Hacía buen día y me di el acostumbrado paseo que
recomiendan en todos los manuales, tras el cual entré en un bar, pedí una
cerveza y me salí con ella a la calle para tomármela a mi salud, acompañada de
un cigarro.
En ésas estaba cuando una señora de
octogenaria para arriba se me acercó y me pidió que le cuidara un momento una
perrita que llevaba agarrada por una correa. Me dijo que tenía que entrar al
bar a pedir no sé qué, que no era plan que entrara con el animalito, que salía
en un verbo y que no me preocupara porque era muy buena. Me dio las gracias por
adelantado y se metió en el bar.
No bien había terminado de cerrar la
puerta cuando la perrita se puso a dar unos aullidos lastimosos. Me miraba,
miraba a la puerta, daba unos pasitos, se revolcaba y volvía a emitir unos
ladridos que daban pena. Intenté hablarle para tranquilizarla, pero no me hacía
ni caso. Daba tirones a la cuerda, pero no tenía bastante fuerza, desistía y
volvía a aullar.
Al cabo de un par de minutos, salió un
señor de mi edad que se puso a acariciar a la perrita y le hablaba con mucho
cariño. Ésta se dejaba y también paró de lloriquear. Cuando se aburrió de
toquetearla, el señor me dijo que era hijo de la octogenaria, que la perrita
necesitaba mucho cariño, que se le habían quitado de una familia que la
maltrataba, y que enseguida saldría su madre. Me dio las gracias y se metió
para adentro.
Yo no sabía qué hacer porque no soy
ducho en esos trances y ni tengo gatos ni perros, pero algo había que intentar
y hasta pensé en acariciarla, pero desistí al momento no fuera a ser que me
mordiera, que con los animales nunca se sabe.

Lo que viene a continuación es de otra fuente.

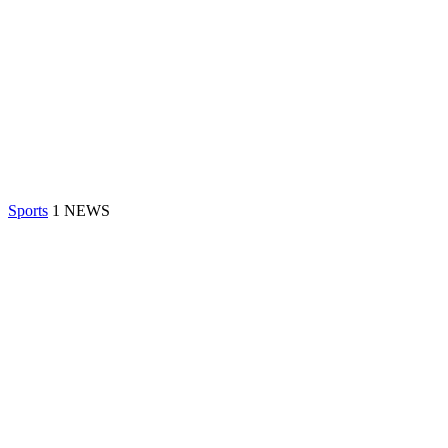
Sports
1 NEWS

Pasaron unos minutos y apareció una
señora que dijo que era hermana del señor e hija de la octogenaria. Me dio
también las gracias y volvió a repetir el ritual de caricias, carantoñas y
mimos, y una vez terminó se metió dentro no sin dedicarme una leve sonrisa.
Unos veinte minutos después salieron
los tres con una bandeja llena de pinchos convenientemente envuelta. Volvieron
a agradecerme el cuidado del animalito, se lo entregué con correa incluida, y
se marcharon acera adelante la mar de sonrientes.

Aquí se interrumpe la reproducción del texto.